WHAT IS BEING ASKED
Report all lines in the records that hold the string "لاکچری".

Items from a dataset
----

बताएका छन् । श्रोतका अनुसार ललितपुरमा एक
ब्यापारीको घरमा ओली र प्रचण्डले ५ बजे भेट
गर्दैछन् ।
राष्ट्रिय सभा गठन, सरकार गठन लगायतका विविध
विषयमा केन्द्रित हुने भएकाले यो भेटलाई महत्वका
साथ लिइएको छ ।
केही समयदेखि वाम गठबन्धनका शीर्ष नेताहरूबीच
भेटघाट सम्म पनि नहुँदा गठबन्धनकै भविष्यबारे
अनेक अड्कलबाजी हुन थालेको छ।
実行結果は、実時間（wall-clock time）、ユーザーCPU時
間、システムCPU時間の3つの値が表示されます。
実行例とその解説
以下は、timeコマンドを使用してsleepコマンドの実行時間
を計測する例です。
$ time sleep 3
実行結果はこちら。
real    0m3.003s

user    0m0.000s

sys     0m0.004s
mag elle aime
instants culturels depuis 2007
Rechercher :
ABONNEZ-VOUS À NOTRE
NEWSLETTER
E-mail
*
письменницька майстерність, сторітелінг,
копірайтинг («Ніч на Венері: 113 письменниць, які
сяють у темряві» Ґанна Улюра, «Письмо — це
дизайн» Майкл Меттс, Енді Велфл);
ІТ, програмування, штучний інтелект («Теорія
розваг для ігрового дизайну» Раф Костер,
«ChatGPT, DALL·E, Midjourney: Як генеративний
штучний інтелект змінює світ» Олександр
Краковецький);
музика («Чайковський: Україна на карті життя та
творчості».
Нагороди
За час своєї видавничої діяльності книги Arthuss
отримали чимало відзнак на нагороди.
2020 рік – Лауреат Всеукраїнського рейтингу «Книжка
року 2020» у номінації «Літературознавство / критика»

----

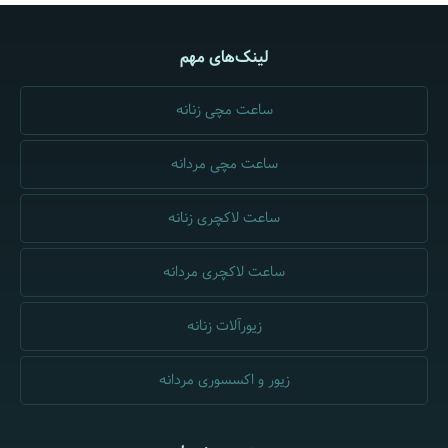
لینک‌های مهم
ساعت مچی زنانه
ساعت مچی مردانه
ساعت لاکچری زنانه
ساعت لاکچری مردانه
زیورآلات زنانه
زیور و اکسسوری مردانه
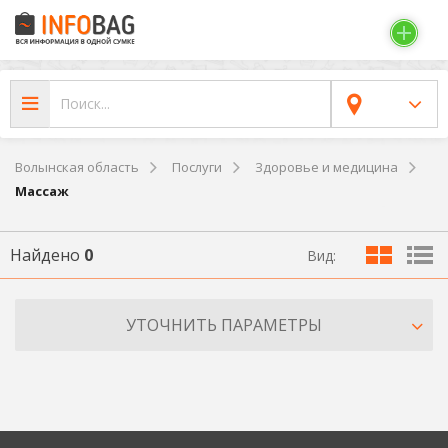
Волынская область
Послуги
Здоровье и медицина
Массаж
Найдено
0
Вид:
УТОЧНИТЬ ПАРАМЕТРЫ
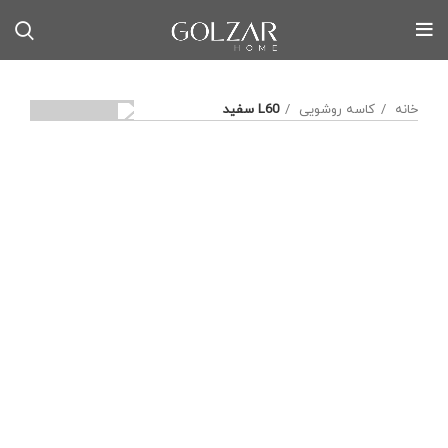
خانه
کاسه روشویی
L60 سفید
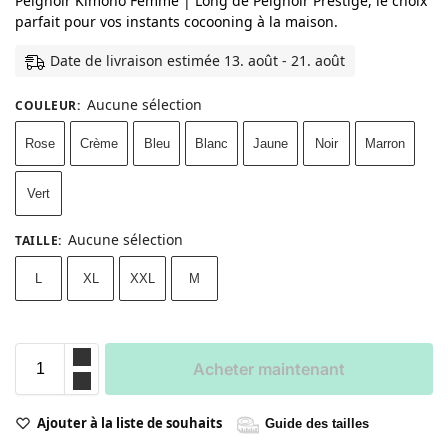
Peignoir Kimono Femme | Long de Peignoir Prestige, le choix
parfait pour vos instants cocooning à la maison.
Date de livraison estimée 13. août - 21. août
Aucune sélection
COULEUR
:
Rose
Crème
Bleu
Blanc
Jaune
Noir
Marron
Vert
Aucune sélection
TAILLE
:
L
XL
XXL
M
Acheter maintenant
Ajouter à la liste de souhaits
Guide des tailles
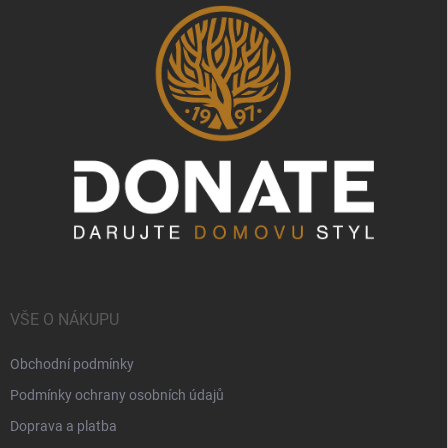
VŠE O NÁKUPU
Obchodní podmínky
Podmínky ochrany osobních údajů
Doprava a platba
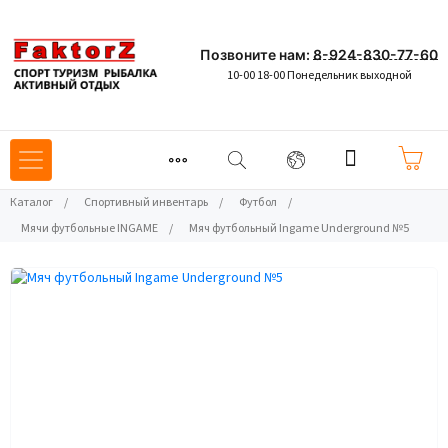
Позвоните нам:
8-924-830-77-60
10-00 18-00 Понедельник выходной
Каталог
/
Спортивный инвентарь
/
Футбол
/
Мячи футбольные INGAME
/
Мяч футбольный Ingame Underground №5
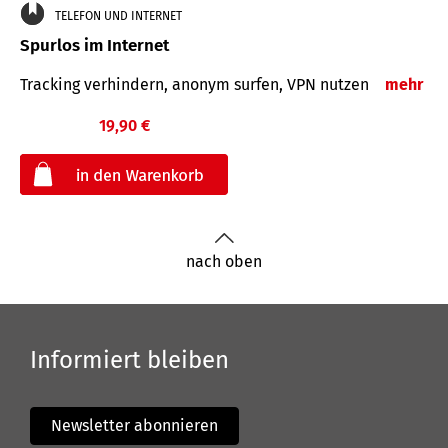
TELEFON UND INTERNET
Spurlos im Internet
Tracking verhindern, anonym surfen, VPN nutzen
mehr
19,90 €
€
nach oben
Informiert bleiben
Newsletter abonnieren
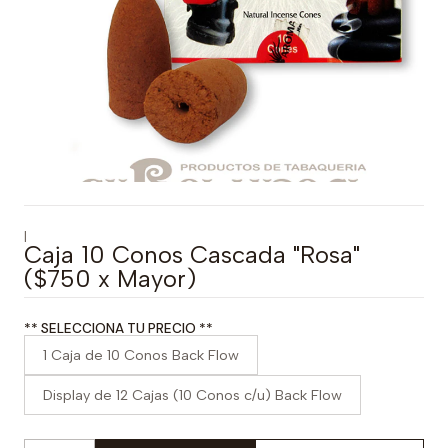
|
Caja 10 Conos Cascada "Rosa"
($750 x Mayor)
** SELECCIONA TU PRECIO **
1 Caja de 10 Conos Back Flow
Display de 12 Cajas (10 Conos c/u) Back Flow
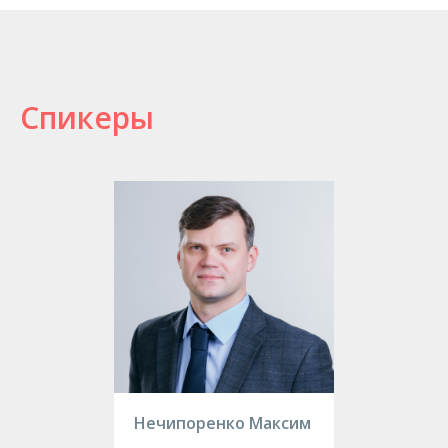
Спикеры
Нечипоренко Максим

----

TASK ANSWER
ساعت لاکچری زنانه
ساعت لاکچری مردانه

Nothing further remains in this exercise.